By Thomas N. Herzog

This ebook is helping practitioners achieve a deeper realizing, at an utilized point, of the problems excited by bettering information caliber via enhancing, imputation, and list linkage. the 1st a part of the e-book bargains with tools and types. the following, we concentrate on the Fellegi-Holt edit-imputation version, the Little-Rubin multiple-imputation scheme, and the Fellegi-Sunter list linkage version. short examples are integrated to teach how those ideas work.

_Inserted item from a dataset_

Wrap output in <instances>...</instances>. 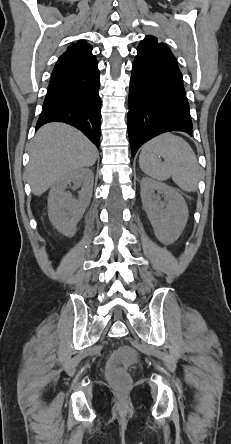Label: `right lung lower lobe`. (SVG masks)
Masks as SVG:
<instances>
[{"label": "right lung lower lobe", "instance_id": "right-lung-lower-lobe-1", "mask_svg": "<svg viewBox=\"0 0 231 444\" xmlns=\"http://www.w3.org/2000/svg\"><path fill=\"white\" fill-rule=\"evenodd\" d=\"M99 76L96 65L81 73L51 78L36 129L48 122H64L81 130L99 147Z\"/></svg>", "mask_w": 231, "mask_h": 444}]
</instances>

In the second one a part of the ebook, the authors current real-world case reports during which a number of of those ideas are used. They hide a large choice of program parts. those comprise loan warrantly coverage, clinical, biomedical, road protection, and social assurance in addition to the development of checklist frames and administrative lists.

Readers will locate this e-book a mix of functional suggestion, mathematical rigor, administration perception and philosophy. The lengthy checklist of references on the finish of the publication allows readers to delve extra deeply into the topics mentioned the following. The authors additionally speak about the software program that has been built to use the ideas defined in our text.

2. The Metrics The false match rate is the proportion of actual non-matches designated as matches: P a b ∈M a b ∈U The false non-match rate is the proportion of actual matches that are designated as non-matches: P a b ∈U a b ∈M The precision is the proportion of designated matches that are actual matches: P a b ∈M a b ∈M We note that P a b ∈ M a b ∈ M +P a b ∈ U a b ∈ M = 1 where by Bayes’ Theorem1 we can obtain P[(a, b) ∈ U (a, b) ∈ M = P[(a, b) ∈ M(a, b) ∈ U · P[(a, b) ∈ U P[(a, b) ∈ M The recall rate is the proportion of actual matches that are designated matches: P a b ∈M a b ∈M We note that the sum of the false non-match rate and the recall rate is one: P[(a, b) ∈ U (a, b) ∈ M + P[(a, b) ∈ M (a, b) ∈ M = 1 The probability function, P[·], that we use here is a relative frequency function in which all events are assumed to be equally likely to occur.

2. If-Then Test The next test we consider is of the following type: If data element X assumes a value of x, then data element Y must assume one of the values in the set y1 y2 yn . For example, if the “type of construction” of a house is “new,” then the age of the house can not be a value that is greater than “1” year. If the age of the house takes on a value that is greater than “1” year, then we must reject the pair of data element values. This is an example of an if-then test. A few other examples of this type of test, typical of data encountered in a census of population or other demographic survey, are as follows: If the relationship of one member of the household to the head of the household is given as “daughter”, then the gender of that individual must, of course, be “female”.

If the age of the wife is more than twenty years greater than the age of the husband, then check both ages. In repeated applications, the performance of edits themselves should be measured and evaluated. In many situations, if we have extensive experience analyzing similar data sources, we might decide to exclude certain edits on errors that occur rarely – for example, one time in 100,000. The example above comparing the age of the wife to the age of the husband might be an example of this. 3. Ratio Control Test We next describe a class of procedures that considers combinations of quantitative data elements.